2010 PGA Tour of Australasia season
- Duration: 7 January 2010 – 13 December 2010
- Number of official events: 12
- Order of Merit: Geoff Ogilvy

= 2010 PGA Tour of Australasia =

Golf tour season

The 2010 PGA Tour of Australasia was the 37th season on the PGA Tour of Australasia, the main professional golf tour in Australia and New Zealand since it was formed in 1973.

==Schedule==
The following table lists official events during the 2010 season.
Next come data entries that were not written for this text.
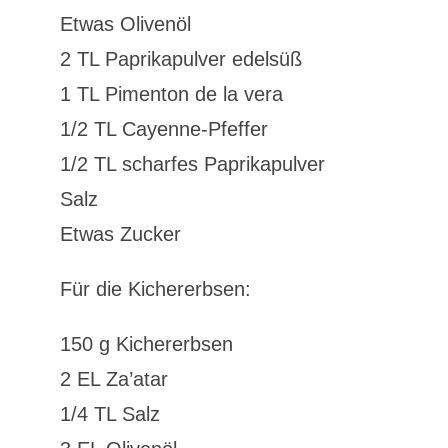
Etwas Olivenöl
2 TL Paprikapulver edelsüß
1 TL Pimenton de la vera
1/2 TL Cayenne-Pfeffer
1/2 TL scharfes Paprikapulver
Salz
Etwas Zucker
Für die Kichererbsen:
150 g Kichererbsen
2 EL Za’atar
1/4 TL Salz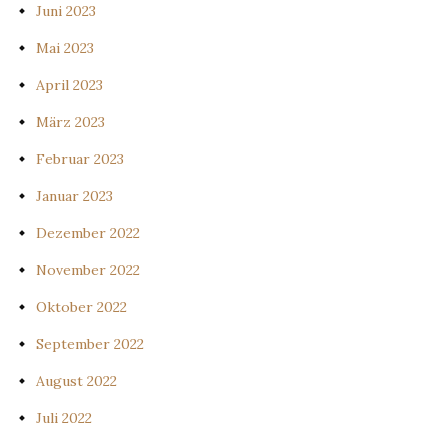
Juni 2023
Mai 2023
April 2023
März 2023
Februar 2023
Januar 2023
Dezember 2022
November 2022
Oktober 2022
September 2022
August 2022
Juli 2022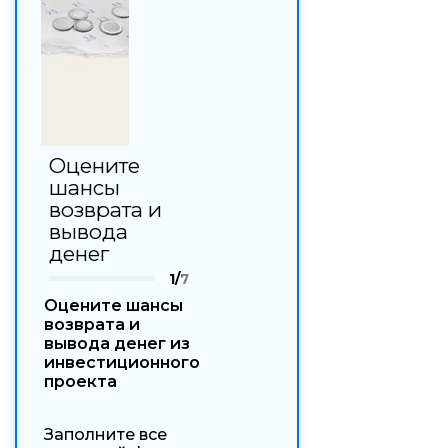
Оцените
шансы
возврата и
вывода
денег
1/
7
Оцените шансы
возврата и
вывода денег из
инвестиционного
проекта
Заполните все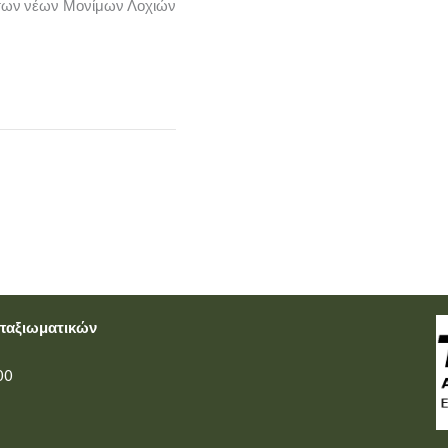
 των νέων Μονίμων Λοχιών
Υπαξιωματικών
00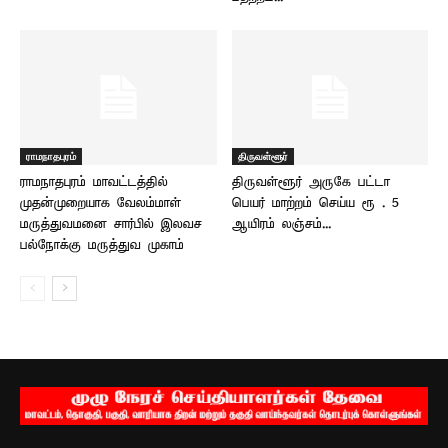
ராமநாதபுரம்
திருவள்ளூர்
ராமநாதபுரம் மாவட்டத்தில்
திருவள்ளூர் அருகே பட்டா
முதன்முறையாக வேலம்மாள்
பெயர் மாற்றம் செய்ய ரூ . 5
மருத்துவமனை சார்பில் இலவச
ஆயிரம் லஞ்சம்...
பல்நோக்கு மருத்துவ முகாம்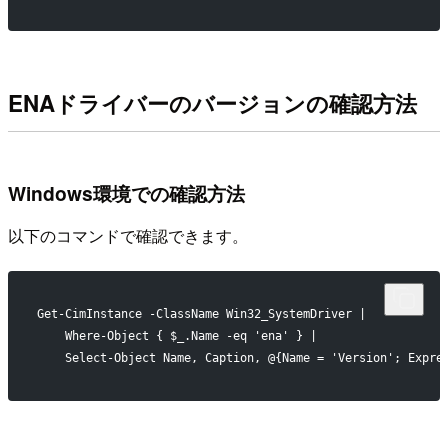
ENAドライバーのバージョンの確認方法
Windows環境での確認方法
以下のコマンドで確認できます。
Get-CimInstance -ClassName Win32_SystemDriver |
    Where-Object { $_.Name -eq 'ena' } |
    Select-Object Name, Caption, @{Name = 'Version'; Expre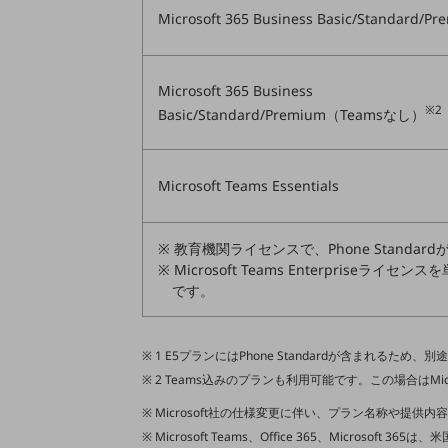
クラウド・データセンター
Microsoft 365 Business Basic/Standard/P
電話・映像コミュニケーション
セキュリティ
Microsoft 365 Business
※2
5G
Basic/Standard/Premium（Teamsなし）
IoT
Microsoft Teams Essentials
AI
データ利活用
※ 教育機関ライセンスで、Phone Standardが利
運用管理
※ Microsoft Teams Enterpriseライセ
です。
業務支援・マーケティング
災害対策・BCP
課題・ニーズで探す
1 E5プランにはPhone Standardが含まれるため、別途
課題・ニーズで探すTOP
2 Teams込みのプランも利用可能です。この場合はMicros
Microsoft社の仕様変更に伴い、プラン名称や提
コミュニケーション・情報共有
Microsoft Teams、Office 365、Microsoft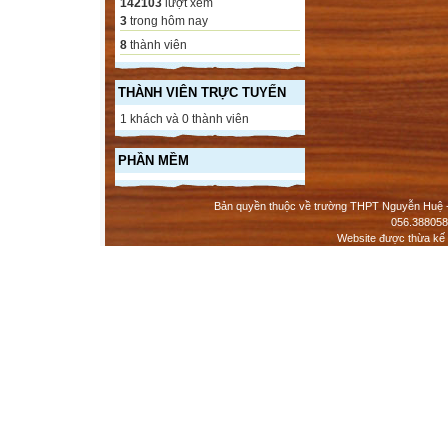
142103
lượt xem
3
trong hôm nay
8
thành viên
THÀNH VIÊN TRỰC TUYẾN
1 khách và 0 thành viên
PHẦN MỀM
Bản quyền thuộc về trường THPT Nguyễn Huệ - 
056.388058
Website được thừa kế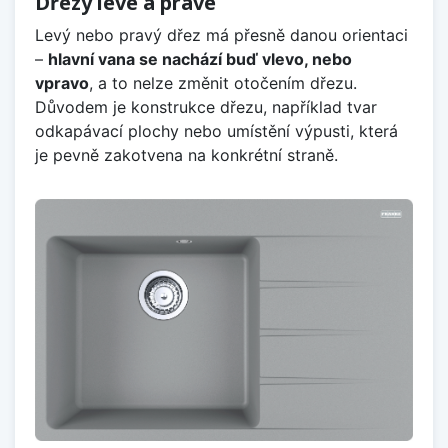
Dřezy levé a pravé
Levý nebo pravý dřez má přesně danou orientaci
–
hlavní vana se nachází buď vlevo, nebo
vpravo
, a to nelze změnit otočením dřezu.
Důvodem je konstrukce dřezu, například tvar
odkapávací plochy nebo umístění výpusti, která
je pevně zakotvena na konkrétní straně.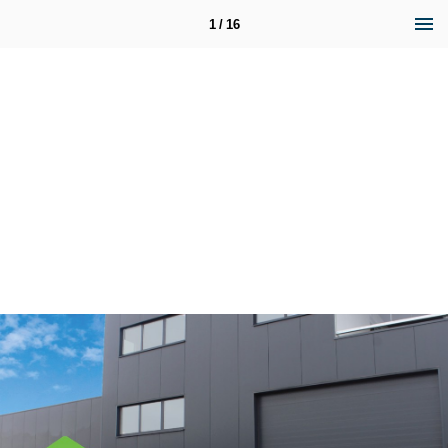
1 / 16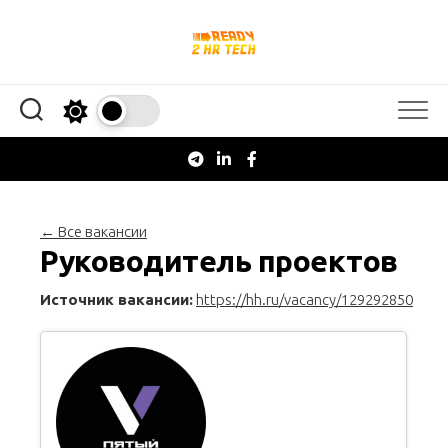
Перейти
к
содержанию
← Все вакансии
Руководитель проектов
Источник вакансии:
https://hh.ru/vacancy/129292850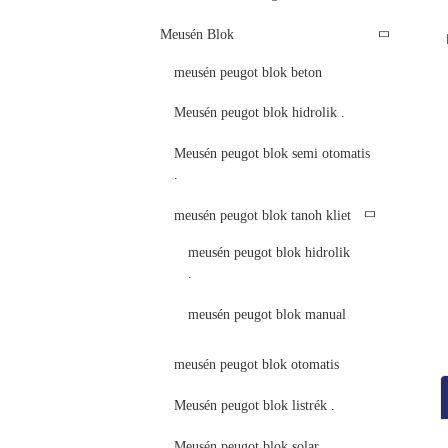
Meusén Blok
meusén peugot blok beton
Meusén peugot blok hidrolik .
Meusén peugot blok semi otomatis
.
meusén peugot blok tanoh kliet
meusén peugot blok hidrolik
.
meusén peugot blok manual
meusén peugot blok otomatis
Meusén peugot blok listrék .
Meusén peugot blok solar .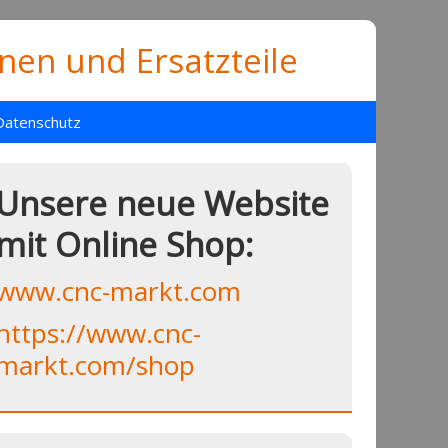
en und Ersatzteile
Datenschutz
Unsere neue Website
mit Online Shop:
www.cnc-markt.com
https://www.cnc-
markt.com/shop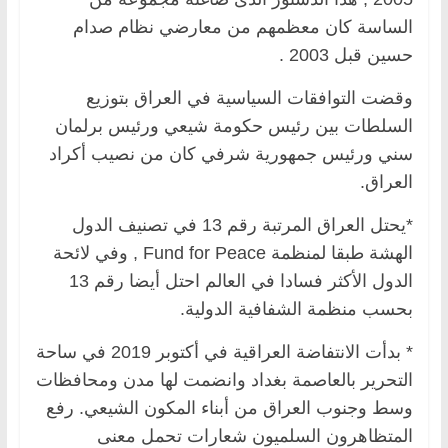
الساسة كان معظمهم من معارضي نظام صدام
حسين قبل 2003 .
وقضت التوافقات السياسية في العراق بتوزيع
السلطات بين رئيس حكومة شيعي ورئيس برلمان
سني ورئيس جمهورية شرفي كان من نصيب أكراد
العراق.
*يحتل العراق المرتبة رقم 13 في تصنيف الدول
الهشة طبقا لمنظمة Fund for Peace , وفي لائحة
الدول الأكثر فسادا في العالم احتل أيضا رقم 13
بحسب منظمة الشفافية الدولية.
* بدأت الانتفاضة العراقية في أكتوبر 2019 في ساحة
التحرير بالعاصمة بغداد وانضمت لها مدن ومحافظات
وسط وجنوب العراق من أبناء المكون الشيعي. رفع
المتظاهرون السلميون شعارات تحمل معنى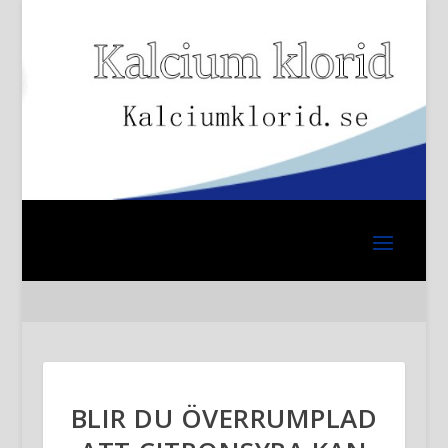
BLIR DU ÖVERRUMPLAD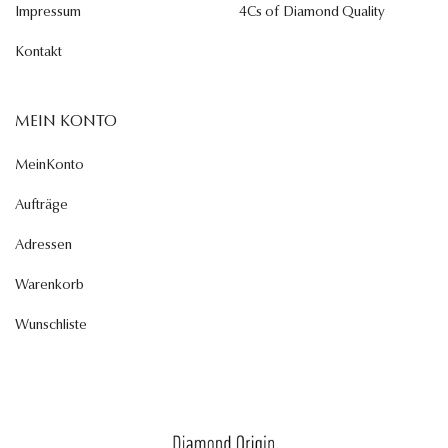
Impressum
4Cs of Diamond Quality
Kontakt
MEIN KONTO
MeinKonto
Aufträge
Adressen
Warenkorb
Wunschliste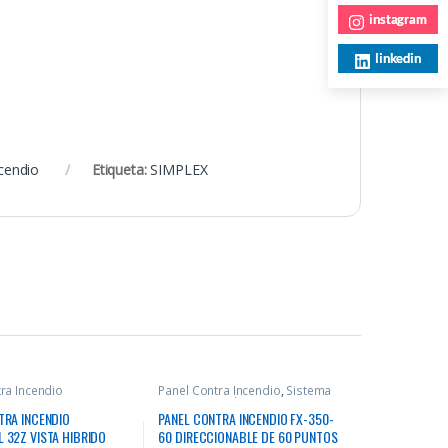
instagram
linkedin
cendio
Etiqueta:
SIMPLEX
ra Incendio
Panel Contra Incendio
,
Sistema
Contra Incendio
TRA INCENDIO
PANEL CONTRA INCENDIO FX-350-
 32Z VISTA HIBRIDO
60 DIRECCIONABLE DE 60 PUNTOS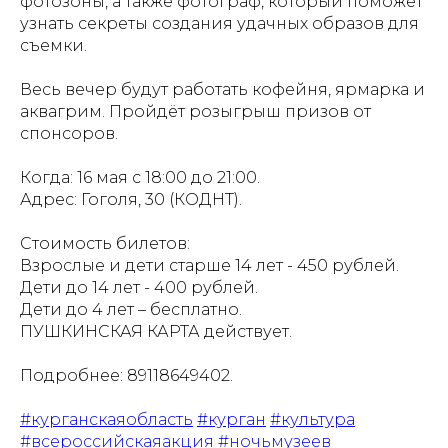
фотозоны, а также фотограф, который поможет
узнать секреты создания удачных образов для
съемки.
Весь вечер будут работать кофейня, ярмарка и
аквагрим. Пройдёт розыгрыш призов от
спонсоров.
Когда: 16 мая с 18:00 до 21:00.
Адрес: Гоголя, 30 (КОДНТ).
Стоимость билетов:
Взрослые и дети старше 14 лет - 450 рублей.
Дети до 14 лет - 400 рублей.
Дети до 4 лет – бесплатно.
ПУШКИНСКАЯ КАРТА действует.
Подробнее: 89118649402.
#курганскаяобласть
#курган
#культура
#всероссийскаяакция
#ночьмузеев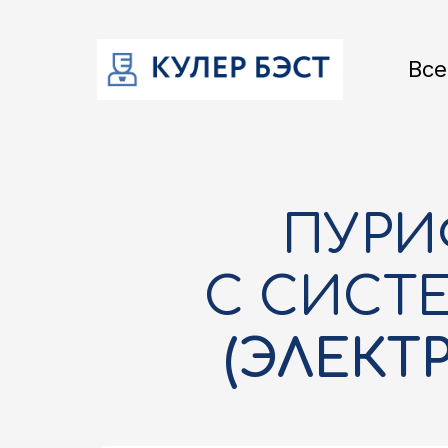
Все
ПУРИ
С СИСТ
(ЭЛЕКТ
| Date | Tournament | Location | Purse (A$) | Winner | OWGR points | Other tours | Notes |
| 10 Jan | Subaru Victorian Open | Victoria | 115,000 | AUS Jason Norris (1) | n/a |  |  |
| 24 Jan | New Zealand PGA Championship | New Zealand | NZ$150,000 | AUS Mitchell Brown (1) | n/a |  |  |
| 31 Jan | Michael Hill New Zealand Open | New Zealand | US$600,000 | USA Bobby Gates (1) | 16 | NWT |  |
| 7 Feb | Moonah Classic | Victoria | US$700,000 | USA Jim Herman (n/a) | 16 | NWT |  |
| 14 Feb | Cellarbrations Victorian PGA Championship | Victoria | 110,000 | AUS Alistair Presnell (2) | n/a |  |  |
| 31 Oct | John Hughes Geely Nexus Risk Services WA Open | Western Australia | 110,000 | AUS Brad Kennedy (1) | n/a |  |  |
| 7 Nov | WA PGA Championship | Western Australia | 110,000 | AUS David Bransdon (1) | n/a |  |  |
| 14 Nov | JBWere Masters | Victoria | 1,500,000 | AUS Stuart Appleby (3) | 30 |  |  |
| 21 Nov | Cellarbrations NSW PGA Championship | New South Wales | 115,000 | AUS Steven Bowditch (3) | n/a |  |  |
| 28 Nov | NSW Open | New South Wales | 135,000 | AUS Peter O'Malley (5) | n/a |  |  |
| 5 Dec | Australian Open | New South Wales | 1,500,000 | AUS Geoff Ogilvy (2) | 32 | ONE | Flagship event |
| 13 Dec | Australian PGA Championship | Queensland | 1,500,000 | AUS Peter Senior (19) | 22 | ONE |

==Order of Merit==
The Order of Merit was based on prize money won during the season, calculated in Australian dollars.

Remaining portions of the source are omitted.